RECORDS SUPPLIED Block Start
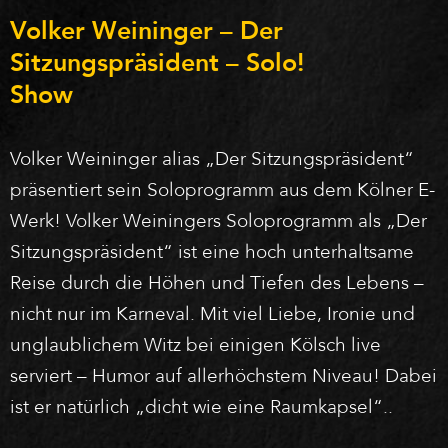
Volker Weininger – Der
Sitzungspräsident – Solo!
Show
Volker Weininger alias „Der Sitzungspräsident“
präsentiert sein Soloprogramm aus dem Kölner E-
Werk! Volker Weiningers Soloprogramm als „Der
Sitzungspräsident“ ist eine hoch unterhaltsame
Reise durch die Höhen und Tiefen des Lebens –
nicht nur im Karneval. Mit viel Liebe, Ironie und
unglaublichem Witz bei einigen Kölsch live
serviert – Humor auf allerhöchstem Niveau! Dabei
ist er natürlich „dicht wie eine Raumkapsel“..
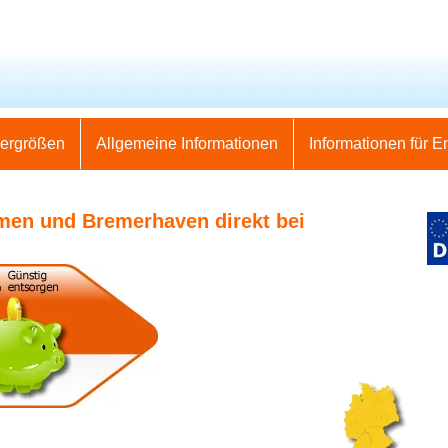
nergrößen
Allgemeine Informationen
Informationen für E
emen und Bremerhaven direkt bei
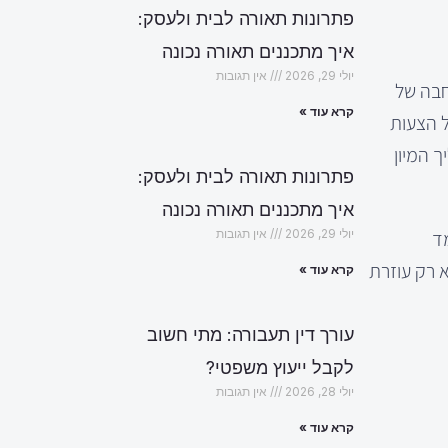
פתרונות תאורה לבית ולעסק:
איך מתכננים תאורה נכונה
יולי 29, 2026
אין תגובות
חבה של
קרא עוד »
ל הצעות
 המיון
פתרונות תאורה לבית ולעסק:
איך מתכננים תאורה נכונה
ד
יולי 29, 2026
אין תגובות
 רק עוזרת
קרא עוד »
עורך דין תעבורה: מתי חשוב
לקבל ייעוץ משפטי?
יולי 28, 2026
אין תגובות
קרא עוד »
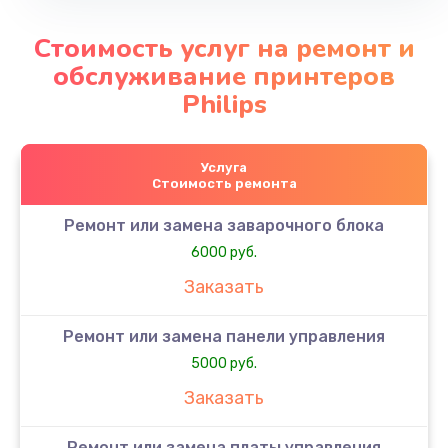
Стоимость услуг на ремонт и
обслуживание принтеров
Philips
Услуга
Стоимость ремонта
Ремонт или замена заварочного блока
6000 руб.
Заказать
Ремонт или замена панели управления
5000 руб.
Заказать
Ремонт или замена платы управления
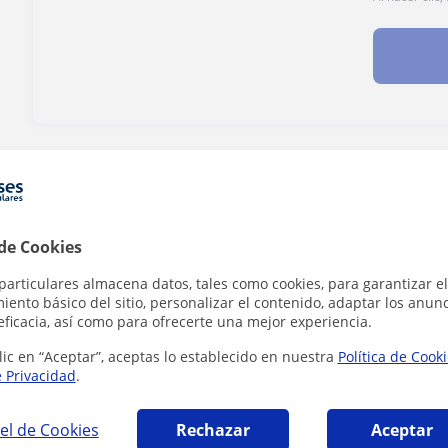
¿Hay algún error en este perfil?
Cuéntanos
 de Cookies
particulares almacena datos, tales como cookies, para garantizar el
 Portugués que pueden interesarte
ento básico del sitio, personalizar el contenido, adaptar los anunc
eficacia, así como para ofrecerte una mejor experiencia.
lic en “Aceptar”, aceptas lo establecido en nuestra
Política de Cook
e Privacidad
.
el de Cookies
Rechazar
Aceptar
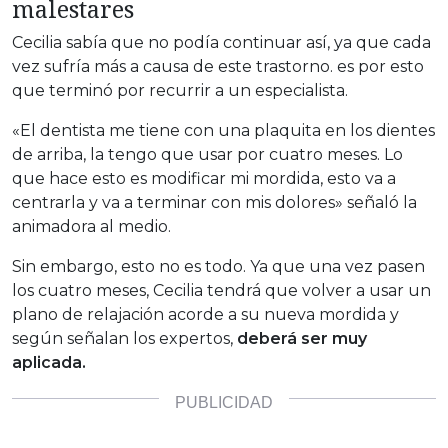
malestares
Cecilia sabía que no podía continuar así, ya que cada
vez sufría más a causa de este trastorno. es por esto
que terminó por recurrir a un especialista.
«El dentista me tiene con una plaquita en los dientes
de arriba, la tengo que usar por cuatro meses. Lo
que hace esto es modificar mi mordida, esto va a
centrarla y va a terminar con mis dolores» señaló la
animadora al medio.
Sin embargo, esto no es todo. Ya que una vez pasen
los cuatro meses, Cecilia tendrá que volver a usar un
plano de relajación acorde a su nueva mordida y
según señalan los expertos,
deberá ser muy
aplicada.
RECORDS SUPPLIED Block End
RECORDS SUPPLIED Block Start
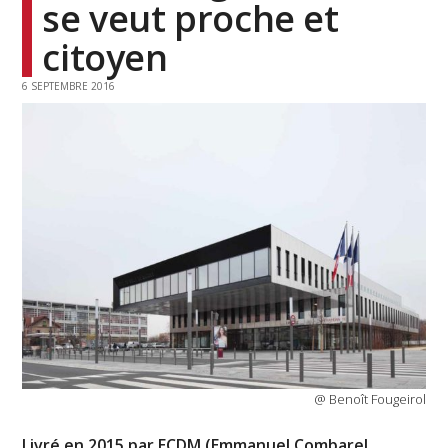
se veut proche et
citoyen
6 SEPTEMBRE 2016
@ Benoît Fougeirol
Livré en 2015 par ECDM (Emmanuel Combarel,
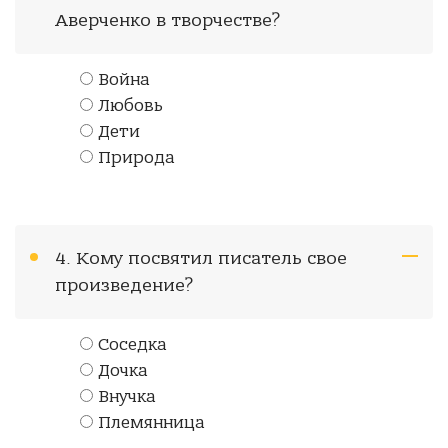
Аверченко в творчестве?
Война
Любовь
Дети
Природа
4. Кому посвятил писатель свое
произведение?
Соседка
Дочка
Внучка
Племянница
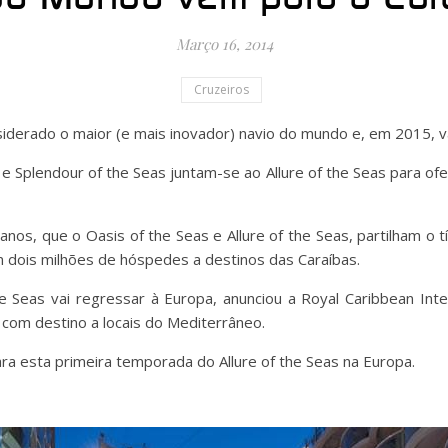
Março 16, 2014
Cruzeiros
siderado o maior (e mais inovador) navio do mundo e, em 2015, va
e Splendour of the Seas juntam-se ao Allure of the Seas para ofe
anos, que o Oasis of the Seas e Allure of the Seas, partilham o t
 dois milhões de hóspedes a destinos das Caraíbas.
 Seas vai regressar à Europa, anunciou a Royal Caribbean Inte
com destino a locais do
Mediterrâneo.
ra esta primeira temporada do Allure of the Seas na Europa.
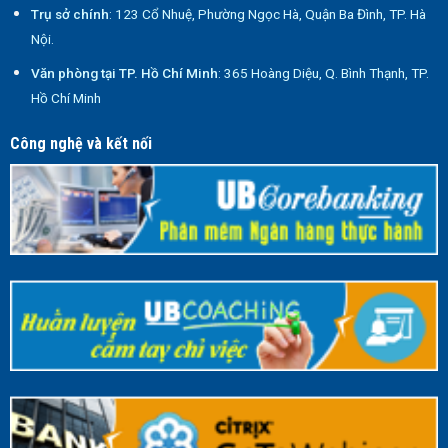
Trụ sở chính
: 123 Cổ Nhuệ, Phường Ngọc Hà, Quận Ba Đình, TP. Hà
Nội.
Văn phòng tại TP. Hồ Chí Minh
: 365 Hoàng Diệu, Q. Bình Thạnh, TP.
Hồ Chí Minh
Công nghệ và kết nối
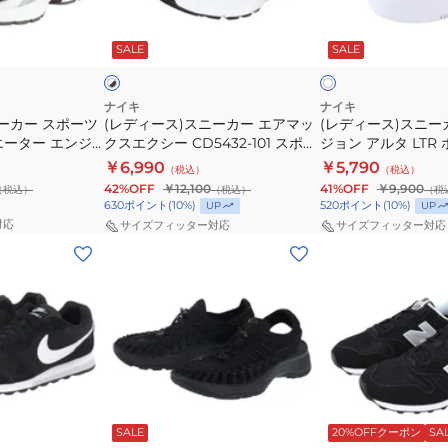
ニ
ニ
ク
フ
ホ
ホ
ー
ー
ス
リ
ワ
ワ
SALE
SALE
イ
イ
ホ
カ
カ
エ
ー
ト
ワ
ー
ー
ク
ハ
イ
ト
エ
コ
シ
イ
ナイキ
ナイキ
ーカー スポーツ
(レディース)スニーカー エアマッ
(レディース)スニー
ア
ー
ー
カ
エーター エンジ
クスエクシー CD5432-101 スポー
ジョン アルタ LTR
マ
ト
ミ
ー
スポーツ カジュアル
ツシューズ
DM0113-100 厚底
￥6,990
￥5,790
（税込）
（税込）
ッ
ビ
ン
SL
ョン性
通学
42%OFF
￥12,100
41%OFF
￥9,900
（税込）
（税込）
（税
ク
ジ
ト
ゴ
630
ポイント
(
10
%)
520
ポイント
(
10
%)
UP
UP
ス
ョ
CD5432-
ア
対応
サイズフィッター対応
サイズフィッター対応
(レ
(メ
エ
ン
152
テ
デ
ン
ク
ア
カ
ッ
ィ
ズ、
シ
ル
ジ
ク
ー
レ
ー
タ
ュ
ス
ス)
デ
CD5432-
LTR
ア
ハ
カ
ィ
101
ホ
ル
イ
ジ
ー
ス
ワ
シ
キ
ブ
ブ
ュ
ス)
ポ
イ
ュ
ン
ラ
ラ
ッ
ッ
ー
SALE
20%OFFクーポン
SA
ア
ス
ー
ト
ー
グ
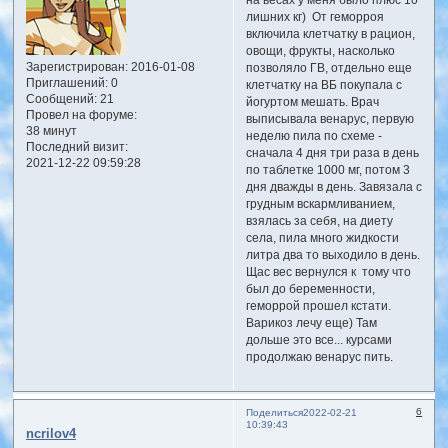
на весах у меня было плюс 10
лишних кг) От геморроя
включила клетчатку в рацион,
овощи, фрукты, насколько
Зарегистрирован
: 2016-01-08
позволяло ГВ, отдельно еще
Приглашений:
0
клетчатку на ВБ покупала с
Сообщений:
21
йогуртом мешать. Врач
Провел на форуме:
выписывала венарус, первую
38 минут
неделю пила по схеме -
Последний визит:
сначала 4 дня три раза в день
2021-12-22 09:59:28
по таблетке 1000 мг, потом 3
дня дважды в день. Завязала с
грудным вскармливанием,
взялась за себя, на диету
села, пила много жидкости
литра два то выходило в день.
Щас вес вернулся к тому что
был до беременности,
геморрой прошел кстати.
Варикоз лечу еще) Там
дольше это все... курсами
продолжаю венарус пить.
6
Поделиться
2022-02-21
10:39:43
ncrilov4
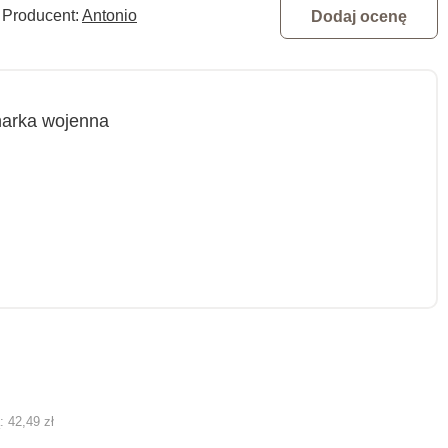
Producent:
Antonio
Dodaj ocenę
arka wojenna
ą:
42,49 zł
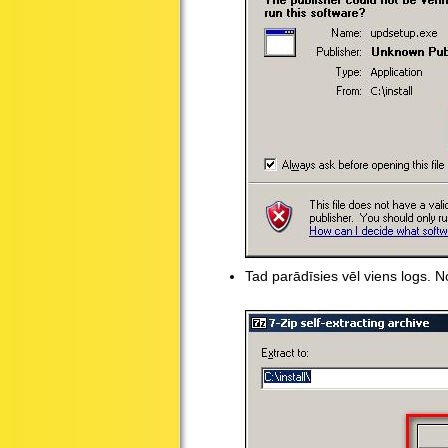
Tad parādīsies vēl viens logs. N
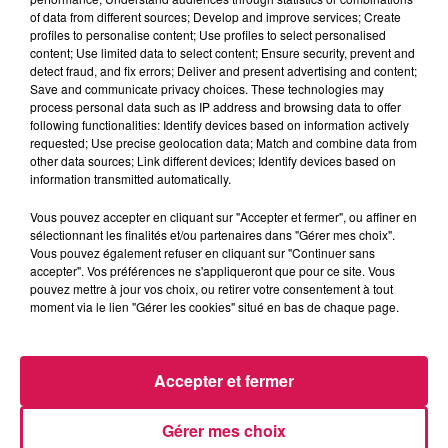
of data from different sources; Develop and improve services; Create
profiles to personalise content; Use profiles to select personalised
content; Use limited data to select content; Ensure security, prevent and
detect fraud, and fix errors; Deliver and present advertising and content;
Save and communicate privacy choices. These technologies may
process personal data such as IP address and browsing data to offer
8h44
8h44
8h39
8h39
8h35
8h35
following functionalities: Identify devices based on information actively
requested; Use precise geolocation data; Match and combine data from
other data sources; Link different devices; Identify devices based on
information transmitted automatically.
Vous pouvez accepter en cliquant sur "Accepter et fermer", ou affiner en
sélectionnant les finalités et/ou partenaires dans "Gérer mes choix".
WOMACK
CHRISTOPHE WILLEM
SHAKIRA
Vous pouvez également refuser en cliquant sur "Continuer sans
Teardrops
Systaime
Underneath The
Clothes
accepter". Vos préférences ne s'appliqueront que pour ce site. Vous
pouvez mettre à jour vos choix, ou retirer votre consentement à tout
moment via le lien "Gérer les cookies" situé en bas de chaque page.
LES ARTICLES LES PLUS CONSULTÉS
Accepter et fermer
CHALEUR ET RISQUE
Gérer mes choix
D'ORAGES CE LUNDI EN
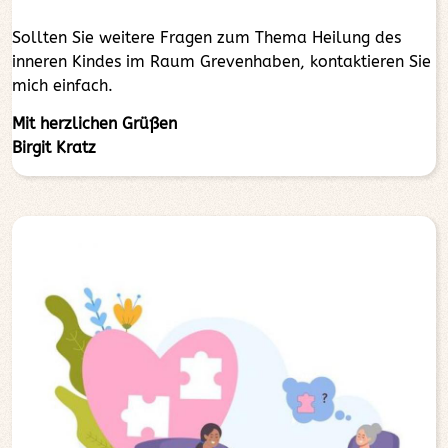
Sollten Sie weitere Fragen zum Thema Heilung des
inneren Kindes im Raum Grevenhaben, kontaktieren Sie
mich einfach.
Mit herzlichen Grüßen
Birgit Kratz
RECORDS SUPPLIED Block End
RECORDS SUPPLIED Block Start
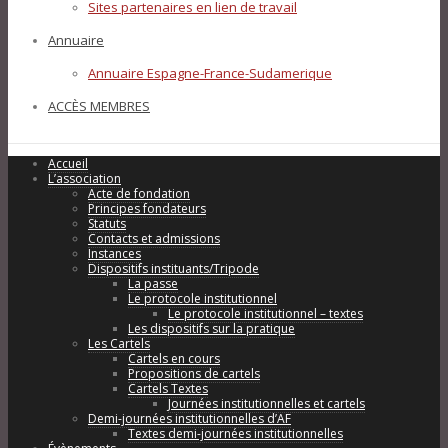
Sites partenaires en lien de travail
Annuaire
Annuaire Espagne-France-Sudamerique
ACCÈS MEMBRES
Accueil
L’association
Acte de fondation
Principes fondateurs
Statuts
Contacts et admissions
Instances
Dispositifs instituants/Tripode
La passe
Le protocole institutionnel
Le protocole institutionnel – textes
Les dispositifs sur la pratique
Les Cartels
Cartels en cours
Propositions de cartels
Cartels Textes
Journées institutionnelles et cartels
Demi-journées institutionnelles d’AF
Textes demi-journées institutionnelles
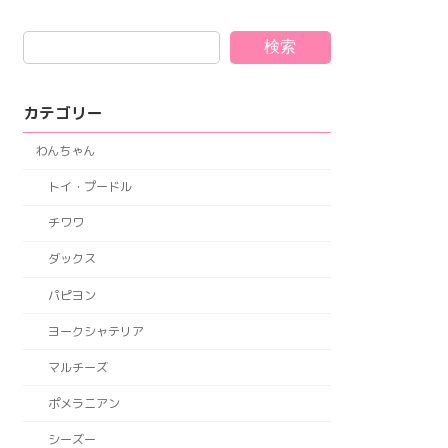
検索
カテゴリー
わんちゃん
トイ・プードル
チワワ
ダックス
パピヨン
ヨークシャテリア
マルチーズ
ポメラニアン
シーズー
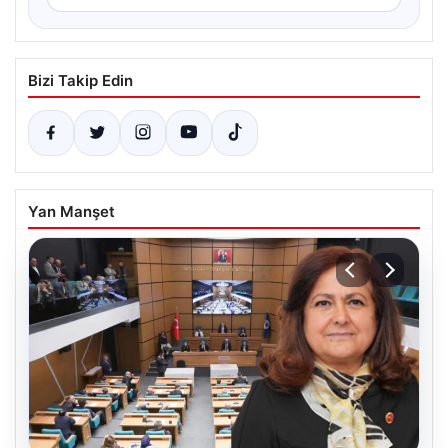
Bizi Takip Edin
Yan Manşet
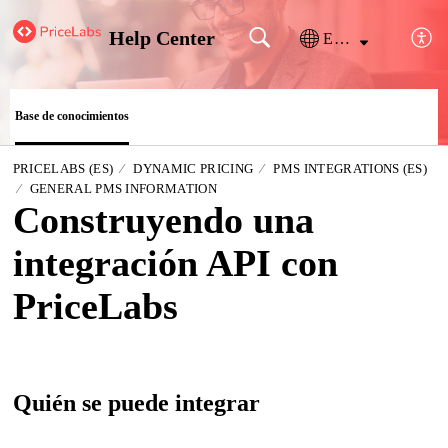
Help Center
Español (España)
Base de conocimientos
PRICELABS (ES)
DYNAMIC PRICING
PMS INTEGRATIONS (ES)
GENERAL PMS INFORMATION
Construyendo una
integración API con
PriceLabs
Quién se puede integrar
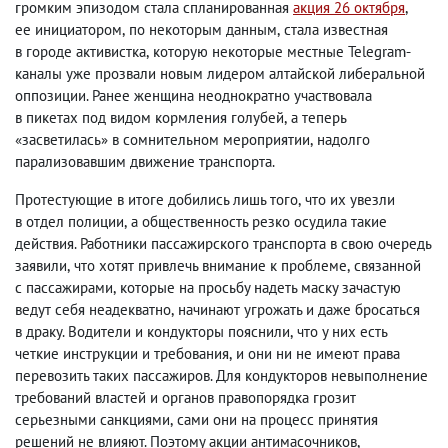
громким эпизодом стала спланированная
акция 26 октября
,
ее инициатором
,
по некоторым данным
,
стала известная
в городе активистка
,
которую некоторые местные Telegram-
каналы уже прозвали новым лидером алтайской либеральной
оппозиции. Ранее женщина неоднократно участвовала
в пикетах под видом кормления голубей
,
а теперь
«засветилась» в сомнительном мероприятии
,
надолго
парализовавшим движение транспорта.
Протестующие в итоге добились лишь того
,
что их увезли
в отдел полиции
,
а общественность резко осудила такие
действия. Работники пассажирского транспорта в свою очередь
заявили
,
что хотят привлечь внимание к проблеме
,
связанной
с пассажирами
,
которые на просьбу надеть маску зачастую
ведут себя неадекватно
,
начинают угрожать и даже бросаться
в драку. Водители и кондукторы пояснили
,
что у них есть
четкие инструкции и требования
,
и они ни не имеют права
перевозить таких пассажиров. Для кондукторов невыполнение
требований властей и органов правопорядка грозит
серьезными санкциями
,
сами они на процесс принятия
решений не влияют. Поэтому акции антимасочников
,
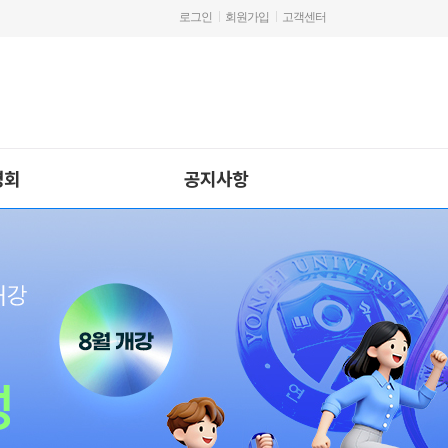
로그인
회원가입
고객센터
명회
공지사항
RECORDS SUPPLIED Block End
> WHAT YOU WILL DO: What are the lines in the records above, word for word, from the one containing "неделю пила по" through the one containing "detect fraud, and", both ends included and pictures left out?

> ANSWER SPACE:
неделю пила по схеме -
Последний визит:
сначала 4 дня три раза в день
2021-12-22 09:59:28
по таблетке 1000 мг, потом 3
дня дважды в день. Завязала с
грудным вскармливанием,
взялась за себя, на диету
села, пила много жидкости
литра два то выходило в день.
Щас вес вернулся к тому что
был до беременности,
геморрой прошел кстати.
Варикоз лечу еще) Там
дольше это все... курсами
продолжаю венарус пить.
6
Поделиться
2022-02-21
10:39:43
ncrilov4
Producent:
Antonio
Dodaj ocenę
arka wojenna
ą:
42,49 zł
Tad parādīsies vēl viens logs. N
of data from different sources; Develop and improve services; Create
profiles to personalise content; Use profiles to select personalised
content; Use limited data to select content; Ensure security, prevent and
detect fraud, and fix errors; Deliver and present advertising and content;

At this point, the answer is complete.